Die Rückmeldungen zeichnen ein klares Bild: Viele Menschen waren in den vergangenen Wochen und Monaten mit hohen Teilbeträgen und Nachzahlungen konfrontiert. Anderen stehen sie erst bevor. Womit müssen Verbraucherinnen und Verbraucher rechnen?

Laut aktuellen Zahlen der Österreichischen Energieagentur sind die Haushaltspreise für Energie im Jahresvergleich um 38 Prozent gestiegen. Beim Gas lag der Preis im Mai sogar um 73,5 Prozent höher als im Mai des Vorjahres. Nach aktuellem Stand wird ein durchschnittlicher Haushalt dieses Jahr eine Erhöhung von 350 bis 500 Euro stemmen müssen.

Energieexpertin Karina Knaus geht aber davon aus, dass es nicht dabei bleibt: Die Preise werden weiter steigen. Denn Änderungen im Großhandel kommen meist erst zeitverzögert bei Privatkundinnen und Privatkunden an.

Nachzahlungen variieren stark

Energiepreise werden meist auf zwei parallelen Wegen von Kunden bezahlt: Einerseits bekommen sie Teilbeträge, auch genannt Vorschreibungen. Dabei handelt es sich um monatliche oder vierteljährliche Vorab-Beträge. Zeigt sich am Ende des Jahres, dass diese Teilbeträge nicht ausgereicht haben, um die Energiekosten zu decken, ist eine Nachzahlung fällig. Und eben vor hohen Nachzahlungen haben viele Kunden derzeit besondere Angst.

Die Höhe der Nachzahlungen, die Leserinnen und Leser dem STANDARD übermittelten, schwankte stark zwischen 200 und 3800 Euro. Wie hoch sie für einzelne Kundinnen und Kunden genau ausfallen "hängt sehr stark vom jeweiligen Einzelfall ab", erklärt Klaus Kraigher von der Energieagentur. "Die Unterschiede bei den Verbrauchern sind extrem groß."

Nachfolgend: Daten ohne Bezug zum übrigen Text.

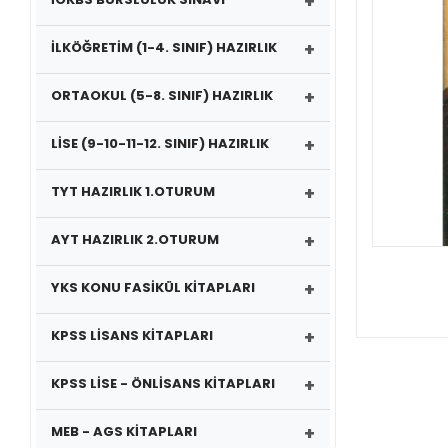
+
+
İLKÖĞRETİM (1-4. SINIF) HAZIRLIK
+
ORTAOKUL (5-8. SINIF) HAZIRLIK
+
LİSE (9-10-11-12. SINIF) HAZIRLIK
+
TYT HAZIRLIK 1.OTURUM
+
AYT HAZIRLIK 2.OTURUM
+
YKS KONU FASİKÜL KİTAPLARI
+
KPSS LİSANS KİTAPLARI
+
KPSS LİSE - ÖNLİSANS KİTAPLARI
+
MEB - AGS KİTAPLARI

Die Preise variieren stark zwischen Bestands- und Neukunden, Bundesländern, Energieanbietern, Tarifen und hängen natürlich auch vom Jahresverbrauch ab. Entscheidend ist letztlich aber, wie hoch die jeweiligen Teilbeträge zuvor waren.

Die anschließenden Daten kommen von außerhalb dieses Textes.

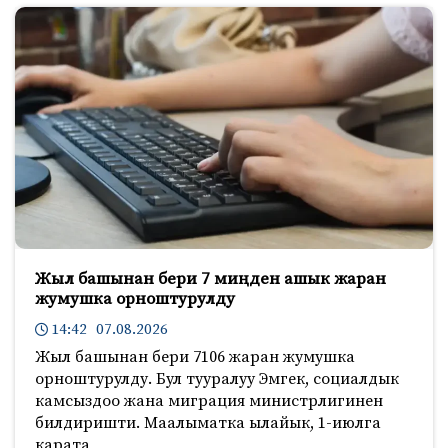
Жыл башынан бери 7 миңден ашык жаран
жумушка орноштурулду
14:42 07.08.2026
Жыл башынан бери 7106 жаран жумушка
орноштурулду. Бул тууралуу Эмгек, социалдык
камсыздоо жана миграция министрлигинен
билдиришти. Маалыматка ылайык, 1-июлга
карата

Energieversorger dürfen diese Vorschreibungen grundsätzlich selbst festlegen, müssen dies laut Gesetz aber auf "sachliche und angemessene Art und Weise" tun. Gemeint ist damit, dass die Vorschreibungen anhand der aktuellen Marktpreise und des Verbrauchs im jeweils vorangegangenen Jahr festgesetzt werden. Bei neuen Kunden schätzen Energieanbieter den Verbrauch durch Vergleiche mit anderen Haushalten.

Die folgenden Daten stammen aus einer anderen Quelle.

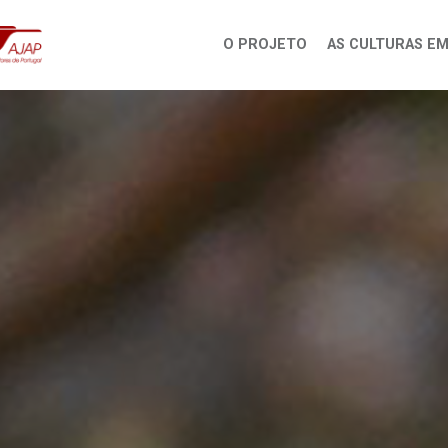
O PROJETO
AS CULTURAS E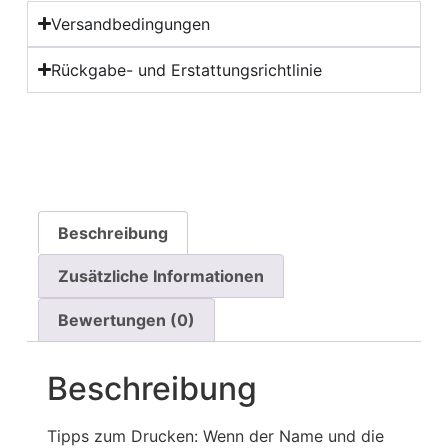
Versandbedingungen
Rückgabe- und Erstattungsrichtlinie
Beschreibung
Zusätzliche Informationen
Bewertungen (0)
Beschreibung
Tipps zum Drucken: Wenn der Name und die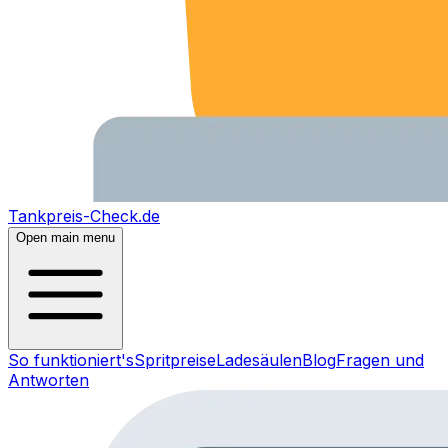
Tankpreis-Check.de
Open main menu
So funktioniert's
Spritpreise
Ladesäulen
Blog
Fragen und
Antworten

Telefone bei Versorgern laufen heiß

Sind die Vorschreibungen den Kundinnen zu hoch, können sie mit ihren Anbietern auch niedrigere Beträge vereinbaren. Dabei ist aber Vorsicht geboten. Denn es gilt: je höher die Vorschreibung, desto geringer die Nachzahlung. Wer also niedrige Teilbeträge bezahlt, hat zwar geringe laufende Kosten, aber später kann es umso mehr werden.

Zugleich können hohe Teilbeträge auch problematisch sein, vor allem bei kleineren Energielieferanten. Denn gehen die Unternehmen in Insolvenz – was mitunter bereits der Fall war –, wandert das zu viel bezahlte Geld in die Konkursmasse. Verbraucher bekommen nur noch einen Teil davon zurück.

Wer auf Nummer sicher gehen will, sollte bei seinem Strom- und Gasversorger erfragen, was bei der nächsten Jahresabrechnung zu erwarten ist. Viele Energieanbieter haben mittlerweile eigene Beratungsstellen eingerichtet. Dort laufen die Telefone derzeit heiß. Immerhin: Stromkunden haben gesetzlich das Recht, ihre Nachzahlungen in bis zu 18 monatlichen Raten zu bezahlen. (Joseph Gepp und Jakob Pflügl, 3.7.2022)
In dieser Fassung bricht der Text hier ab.